# Forum Home Renovation Waterproofing  waterproofing attachment points of shower screens or shelves

## jaffakatie

How do you screw in through tiles, and I assume past the waterproofing membrane to attach a shower screen or a shelf in the shower and keep that screw hole waterproofed?

----------


## commodorenut

I had the same concern you have when I did a bathroom in 2001, and came up with an idea I've done ever since.
My fear developed from the damage that had been done - I had to replace framing timbers & all the wall sheets etc, and wasn't keen to ever have to do it again, so I went a bit overboard with the waterproofing (but some will say you can never be too careful).  I ended up drilling the holes through the tiles, and into the noggins & studs I'd fitted prior to sheeting, then pumped the holes full of neutral cure silicone before putting the screws in.  It doesn't stop you taking them back out again later, but in my opinion it prevents any water getting behind the tile & into the adhesive, or further in.

----------


## sol381

when shower screens are screwed in the just put the screws through the grout line.. No silicone, no membrane and its fine..Mostly the joins are waterproofed not so mush the entire sheet of villa  so should be fine. Not going to get much water through a wall tile.. Waterproofing is mainly for floor and wall joins.

----------


## phild01

> Waterproofing is mainly for floor and wall joins.

  So true.

----------


## cyclic

> when shower screens are screwed in the just put the screws through the grout line.. No silicone, no membrane and its fine..Mostly the joins are waterproofed not so mush the entire sheet of villa  so should be fine. Not going to get much water through a wall tile.. Waterproofing is mainly for floor and wall joins.

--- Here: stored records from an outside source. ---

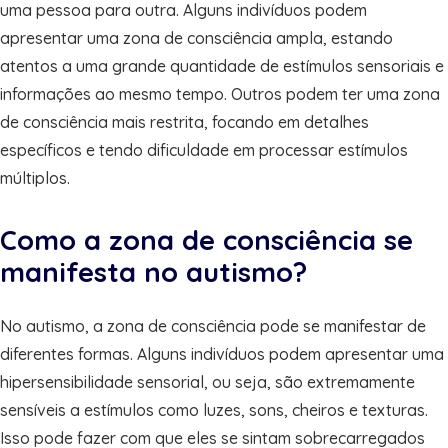
uma pessoa para outra. Alguns indivíduos podem
apresentar uma zona de consciência ampla, estando
atentos a uma grande quantidade de estímulos sensoriais e
informações ao mesmo tempo. Outros podem ter uma zona
de consciência mais restrita, focando em detalhes
específicos e tendo dificuldade em processar estímulos
múltiplos.
Como a zona de consciência se
manifesta no autismo?
No autismo, a zona de consciência pode se manifestar de
diferentes formas. Alguns indivíduos podem apresentar uma
hipersensibilidade sensorial, ou seja, são extremamente
sensíveis a estímulos como luzes, sons, cheiros e texturas.
Isso pode fazer com que eles se sintam sobrecarregados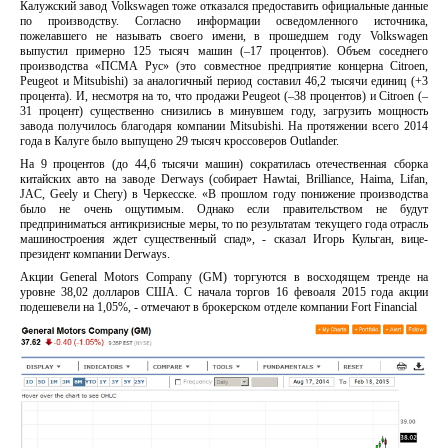
Калужский завод Volkswagen тоже отказался предоставить официальные данные
по производству. Согласно информации осведомленного источника,
пожелавшего не называть своего имени, в прошедшем году Volkswagen
выпустил примерно 125 тысяч машин (–17 процентов). Объем соседнего
производства «ПСМА Рус» (это совместное предприятие концерна Citroen,
Peugeot и Mitsubishi) за аналогичный период составил 46,2 тысячи единиц (+3
процента). И, несмотря на то, что продажи Peugeot (–38 процентов) и Citroen (–
31 процент) существенно снизились в минувшем году, загрузить мощность
завода получилось благодаря компании Mitsubishi. На протяжении всего 2014
года в Калуге было выпущено 29 тысяч кроссоверов Outlander.
На 9 процентов (до 44,6 тысячи машин) сократилась отечественная сборка
китайских авто на заводе Derways (собирает Hawtai, Brilliance, Haima, Lifan,
JAC, Geely и Chery) в Черкесске. «В прошлом году понижение производства
было не очень ощутимым. Однако если правительством не будут
предприниматься антикризисные меры, то по результатам текущего года отрасль
машиностроения ждет существенный спад», - сказал Игорь Кульган, вице-
президент компании Derways.
Акции General Motors Company (GM) торгуются в восходящем тренде на
уровне 38,02 долларов США. С начала торгов 16 февоаля 2015 года акции
подешевели на 1,05%, - отмечают в брокерском отделе компании Fort Financial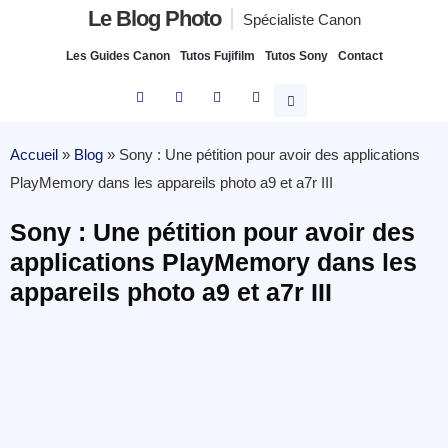
Le Blog Photo
Spécialiste Canon
Les Guides Canon
Tutos Fujifilm
Tutos Sony
Contact
Accueil
»
Blog
»
Sony : Une pétition pour avoir des applications
PlayMemory dans les appareils photo a9 et a7r III
Sony : Une pétition pour avoir des
applications PlayMemory dans les
appareils photo a9 et a7r III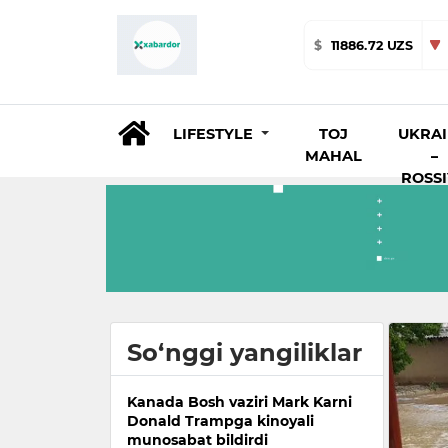
$
11886.72 UZS
LIFESTYLE
TOJ
UKRA
MAHAL
–
ROSS
So‘nggi yangiliklar
Kanada Bosh vaziri Mark Karni
Donald Trampga kinoyali
munosabat bildirdi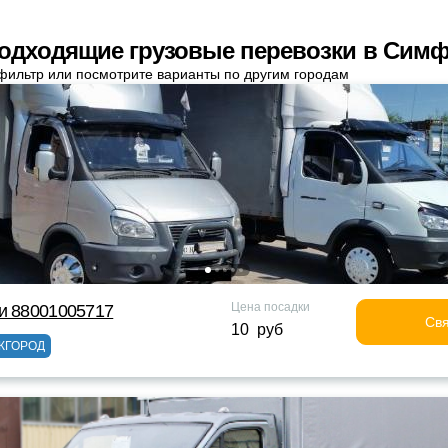
одходящие грузовые перевозки в Сим
фильтр или посмотрите варианты по другим городам
Цена посадки
и 88001005717
Свя
10 руб
ЖГОРОД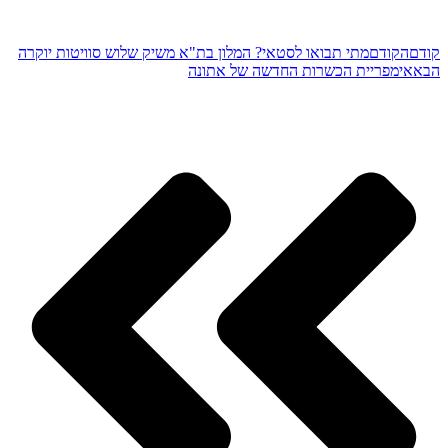
קודם
הקודם
מתי תבואו לסטאי? המלון בת"א משיק שלוש סוויטות יוקרה
הבא
אימפריית הכשרות החדשה של אתונה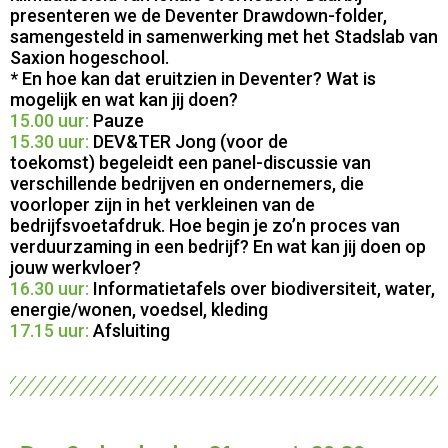
presenteren we de Deventer Drawdown-folder,
samengesteld in samenwerking met het Stadslab van
Saxion hogeschool.
* En hoe kan dat eruitzien in Deventer? Wat is
mogelijk en wat kan jij doen?
15.00 uur:
Pauze
15.30 uur:
DEV&TER Jong (voor de
toekomst)
begeleidt een panel-discussie van
verschillende bedrijven en ondernemers, die
voorloper zijn in het verkleinen van de
bedrijfsvoetafdruk. Hoe begin je zo’n proces van
verduurzaming in een bedrijf? En wat kan jij doen op
jouw werkvloer?
16.30 uur:
Informatietafels over biodiversiteit, water,
energie/wonen, voedsel, kleding
17.15 uur:
Afsluiting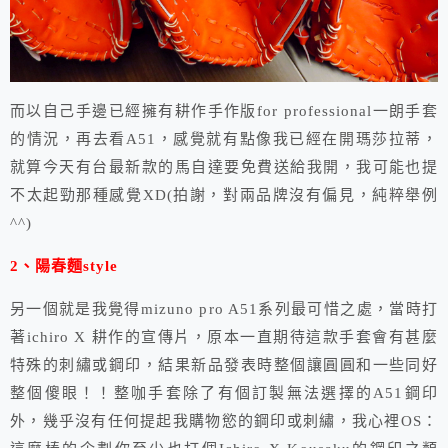
而以自己手邊已經擁有耕作手作版for professional一朗手套
的情況，再去看A51，感覺就有點像我已經在開瑪莎拉蒂，
就算今天有台最新款的馬自達要免費送給我開，我可能也提
不太起勁那種感覺XD(拍謝，對兩品牌沒有偏見，純粹舉例
^^)
2、陽春麵style
另一個就是我覺得mizuno pro A51系列最可惜之處，當時打
著ichiro X 耕作的宣傳片，原本一直期待這款手套會有甚麼
特殊的刺繡或鋼印，結果新品發表時整個讓圓圓和一些同好
整個傻眼！！整咖手套除了有個訂製無法選擇的A51鋼印
外，幾乎沒有任何提起我購物慾的鋼印或刺繡，我心裡OS：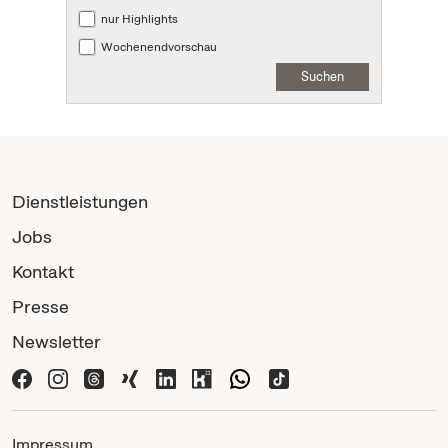
nur Highlights
Wochenendvorschau
Suchen
Dienstleistungen
Jobs
Kontakt
Presse
Newsletter
Impressum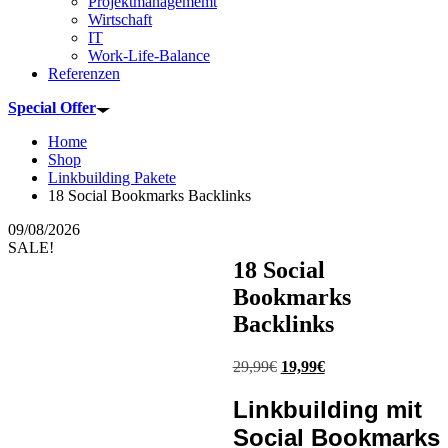
Projektmanagememt
Wirtschaft
IT
Work-Life-Balance
Referenzen
Special Offer
Home
Shop
Linkbuilding Pakete
18 Social Bookmarks Backlinks
09/08/2026
SALE!
18 Social
Bookmarks
Backlinks
29,99
€
Ursprünglicher
19,99
€
Aktueller
Preis
Preis
war:
ist:
Linkbuilding mit
29,99€
19,99€.
Social Bookmarks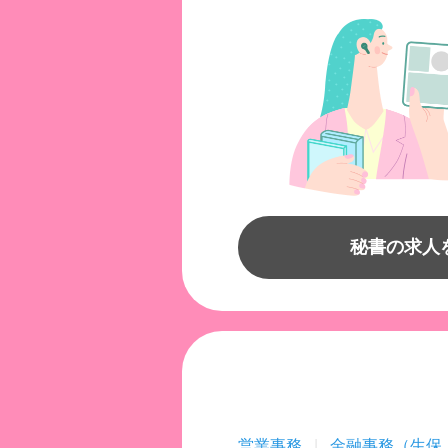
秘書の求人
営業事務
金融事務（生保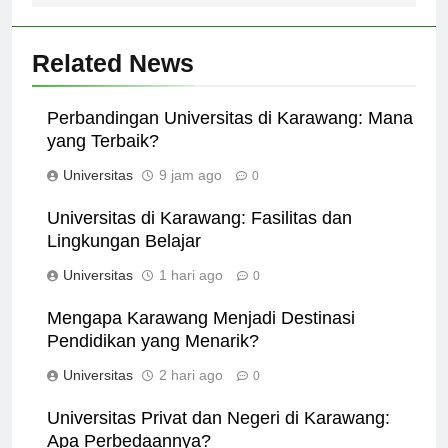
Related News
Perbandingan Universitas di Karawang: Mana
yang Terbaik?
Universitas
9 jam ago
0
Universitas di Karawang: Fasilitas dan
Lingkungan Belajar
Universitas
1 hari ago
0
Mengapa Karawang Menjadi Destinasi
Pendidikan yang Menarik?
Universitas
2 hari ago
0
Universitas Privat dan Negeri di Karawang: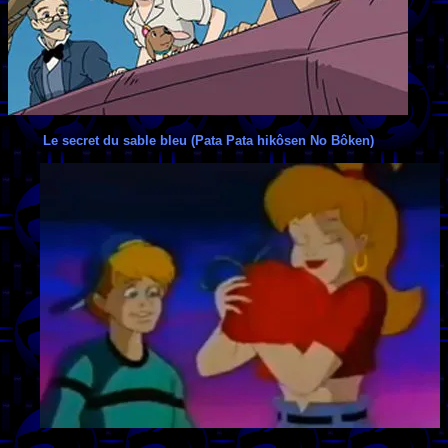
Le secret du sable bleu (Pata Pata hikôsen No Bôken)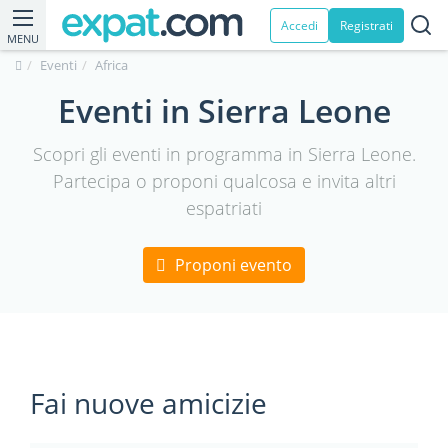
Accedi
Registrati
MENU
Eventi
Africa
Eventi in Sierra Leone
Scopri gli eventi in programma in Sierra Leone.
Partecipa o proponi qualcosa e invita altri
espatriati
Proponi evento
Fai nuove amicizie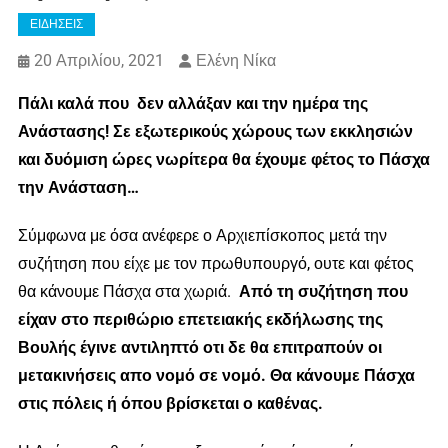
ΕΙΔΗΣΕΙΣ
20 Απριλίου, 2021
Ελένη Νίκα
Πάλι καλά που δεν αλλάξαν και την ημέρα της
Ανάστασης! Σε εξωτερικούς χώρους των εκκλησιών
και δυόμιση ώρες νωρίτερα θα έχουμε φέτος το Πάσχα
την Ανάσταση…
Σύμφωνα με όσα ανέφερε ο Αρχιεπίσκοπος μετά την
συζήτηση που είχε με τον πρωθυπουργό, ουτε και φέτος
θα κάνουμε Πάσχα στα χωριά.
Από τη συζήτηση που
είχαν στο περιθώριο επετειακής εκδήλωσης της
Βουλής έγινε αντιληπτό οτι δε θα επιτραπούν οι
μετακινήσεις απο νομό σε νομό. Θα κάνουμε Πάσχα
στις πόλεις ή όπου βρίσκεται ο καθένας.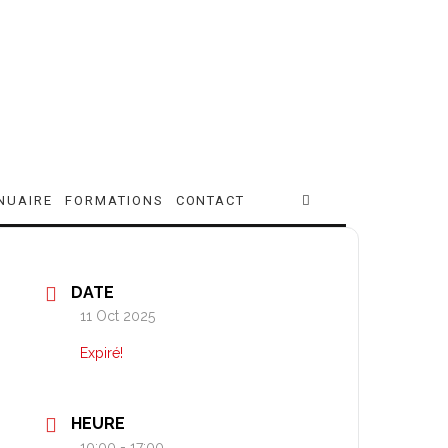
NUAIRE
FORMATIONS
CONTACT
DATE
11 Oct 2025
Expiré!
HEURE
10:00 - 17:00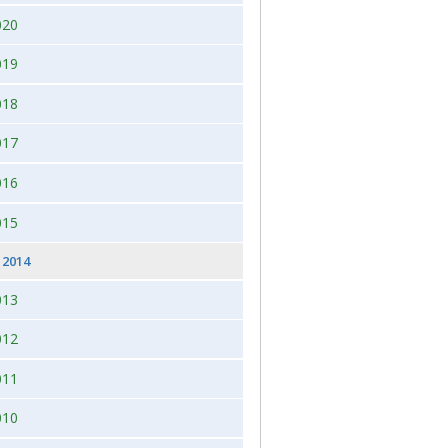
020
 2026, juleudstilling,Bogense,Fyn
2012
019
2012 dag 2
018
2011
017
016
015
2014
013
012
011
010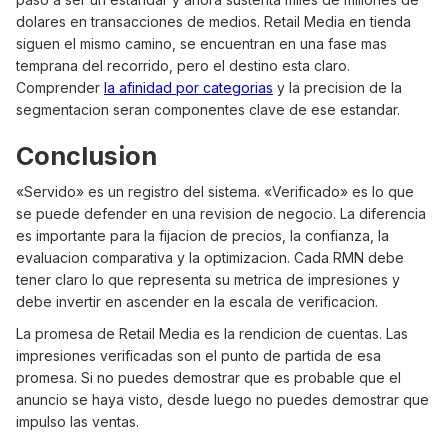
dolares en transacciones de medios. Retail Media en tienda
siguen el mismo camino, se encuentran en una fase mas
temprana del recorrido, pero el destino esta claro.
Comprender
la afinidad por categorias
y la precision de la
segmentacion seran componentes clave de ese estandar.
Conclusion
«Servido» es un registro del sistema. «Verificado» es lo que
se puede defender en una revision de negocio. La diferencia
es importante para la fijacion de precios, la confianza, la
evaluacion comparativa y la optimizacion. Cada RMN debe
tener claro lo que representa su metrica de impresiones y
debe invertir en ascender en la escala de verificacion.
La promesa de Retail Media es la rendicion de cuentas. Las
impresiones verificadas son el punto de partida de esa
promesa. Si no puedes demostrar que es probable que el
anuncio se haya visto, desde luego no puedes demostrar que
impulso las ventas.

  I have always had an issue with the way shower screens have been fitted. 
Shower screens are usually screwed, as you say, in the grout lines, then sealed on the outside, and when they are eventually removed, there is evidence of leaks, but of course, when they are being demolished, very few people take much notice of a leak. 
Commynuts idea is best, same as I have always done.

----------


## sol381

Never understood why they dont seal inside..Just finished a bathroom and there was a small leak under the screen around the grout floor line.. I resealed it and sealed inside as well.. All good now. They say they do it in case any water gets in the frame it can still get back inside the shower.. Id rather have it all sealed so no water gets out.

----------


## jaffakatie

Thank you
 we'll fill the holes with neutral cure silicone!  I have a few tubes of Sikaflex neutral cure stuff.

----------